My wife is a former president of the local Oregon Nurses Association bargaining unit, and she has remained active with her professional association over her career. She is fond of saying, “You either stand for something, or you stand for nothing.”
I am proud to say this hospital has maintained respectful and collaborative relations with nurses during negotiations in the past. While the sides may have disagreed on particular issues, they have treated each other with the kind of dignity that leads to collaboration where possible and respectful negotiation where needed. This has not been the case this year.
This year the hospital has chosen to depart from a long tradition of collaboration. They have demanded that the nurses accept degrading proposals to their contract. Management has based this on extensive additions to what they call “Management Rights,” and on an arbitrary and subjective “Pay for Performance” system. The “Pay for Performance” scheme the hospital is demanding possibly stems from a completely different, albeit equally problematic plan being promoted by the federal government for Medicare reimbursements to hospitals. Under such a plan, hospitals would be rewarded for meeting certain pre-established targets for care instead of the current “Fee for Service” arrangement. Perhaps, the thinking is “If they are going to push this on us, we are going to push this on you.” One would hope this is not the case, because such a rationalization is childish and invalidating to both nurses and patients.
In a recent article in the East Oregonian, Mark Ettesvold, public relations director for Good Shepherd, made the misleading suggestion that a system such as the hospital proposes is common in the commercial world. It is very rare indeed for nurses, who are the backbone of healthcare and the patient’s advocate. Nurses must continue to care for patients, and not be forced to treat human lives like mere customers, focusing on whether a particular treatment will lead to a personal pay increase at the end of the year.

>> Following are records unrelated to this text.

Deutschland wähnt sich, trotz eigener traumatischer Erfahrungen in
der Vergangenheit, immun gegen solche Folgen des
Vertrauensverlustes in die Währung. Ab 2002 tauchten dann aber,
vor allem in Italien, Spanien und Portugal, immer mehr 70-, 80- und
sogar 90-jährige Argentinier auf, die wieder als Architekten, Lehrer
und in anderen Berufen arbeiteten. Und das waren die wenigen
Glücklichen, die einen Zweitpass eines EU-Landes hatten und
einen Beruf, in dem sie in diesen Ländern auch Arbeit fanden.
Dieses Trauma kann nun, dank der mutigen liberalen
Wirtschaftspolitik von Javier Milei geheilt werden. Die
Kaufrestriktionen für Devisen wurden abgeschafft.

If the goal of the hospital is to improve patient outcomes, switching nurses to an arbitrary and subjective compensation package based upon a manager’s perception of care makes no sense. The current pay scale system is the industry standard; it is predictable, fair, and rewards retention of experienced nurses while attracting talented new nurses. It seems more likely that the goal is simply to degrade the nurses contract, thus giving management a tool for cutting costs.
As ONA nurses have attempted to participate in good-faith negotiations, they have seen a sudden unexpected increase to their family insurance deductions on their paychecks. This increase has had a detrimental effect on families at the holidays, and reverses a long-in-place cost-sharing system for insurance coverage with nurses. This punitive measure has been used by the hospital as pressure to force nurses to accept an agreement on the hospital’s terms.

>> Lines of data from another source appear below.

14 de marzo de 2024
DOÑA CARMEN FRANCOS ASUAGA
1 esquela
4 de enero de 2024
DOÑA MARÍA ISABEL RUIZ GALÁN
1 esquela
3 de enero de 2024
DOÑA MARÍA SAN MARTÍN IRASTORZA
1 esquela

Finally, and perhaps most difficult to accept, the hospital management has taken a deeply personal and churlish approach to their interactions with nurses. I feel I must address the insulting remarks of the hospital negotiation team. When the nurses used wage comparisons of other regional hospitals to point out inequities, a hospital spokesperson said, “Go work there.”

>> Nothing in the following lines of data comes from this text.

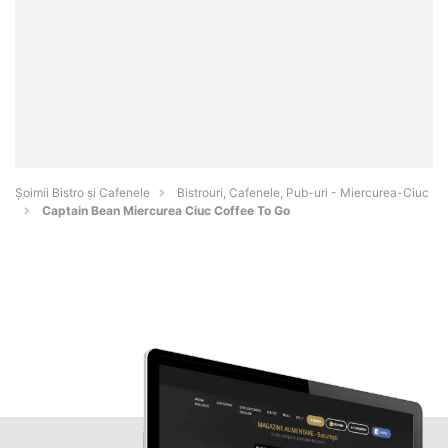
Șoimii Bistro și Cafenele
Bistrouri, Cafenele, Pub-uri - Miercurea-Ciuc
Captain Bean Miercurea Ciuc Coffee To Go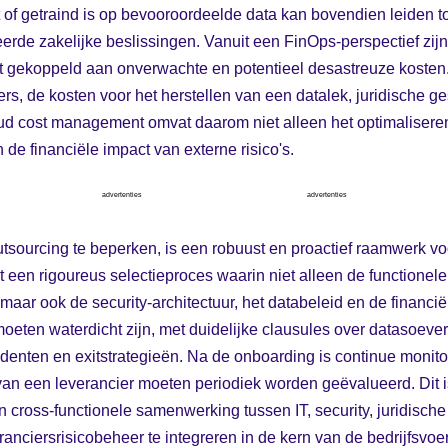
t of getraind is op bevooroordeelde data kan bovendien leiden to
erde zakelijke beslissingen. Vanuit een FinOps-perspectief zijn
ect gekoppeld aan onverwachte en potentieel desastreuze koste
s, de kosten voor het herstellen van een datalek, juridische ges
loud cost management omvat daarom niet alleen het optimalisere
 de financiële impact van externe risico's.
advertenties
advertenties
tsourcing te beperken, is een robuust en proactief raamwerk vo
t een rigoureus selectieproces waarin niet alleen de functionel
aar ook de security-architectuur, het databeleid en de financiële
oeten waterdicht zijn, met duidelijke clausules over datasoevere
cidenten en exitstrategieën. Na de onboarding is continue monito
s van een leverancier moeten periodiek worden geëvalueerd. Dit 
en cross-functionele samenwerking tussen IT, security, juridisch
ranciersrisicobeheer te integreren in de kern van de bedrijfsvoe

This certainly does not sound like the rhetoric of an administration seeking to retain and recruit high quality caregivers. The most egregious comment, however, came from a hospital spokesperson who actually said, “Nurses show up and get paid to breathe and we get nothing from them.”
This remark is offensive to the profession of nursing and is the statement that prevented my family from attending the hospital’s Christmas event. At the time of this writing there has been no attempt to withdraw, or apologize for those insulting comments.
While I would have loved to share a delicious holiday dinner with the many wonderful people who are employed by Good Shepherd, I could not help but think long and hard about the spirit in which it was offered. I could not in good conscience accept the generosity of anyone who could say, or allow to be said, something so hurtful and so false about people I love and respect – not at Christmas, not at any time.
Joseph V. Brusberg is a writer and teacher, who has lived in Hermiston for more than 20 years. He has a writing degree and a masters in education from Eastern Oregon University. His wife is Marla McQuatters, a registered nurse at Good Shepherd.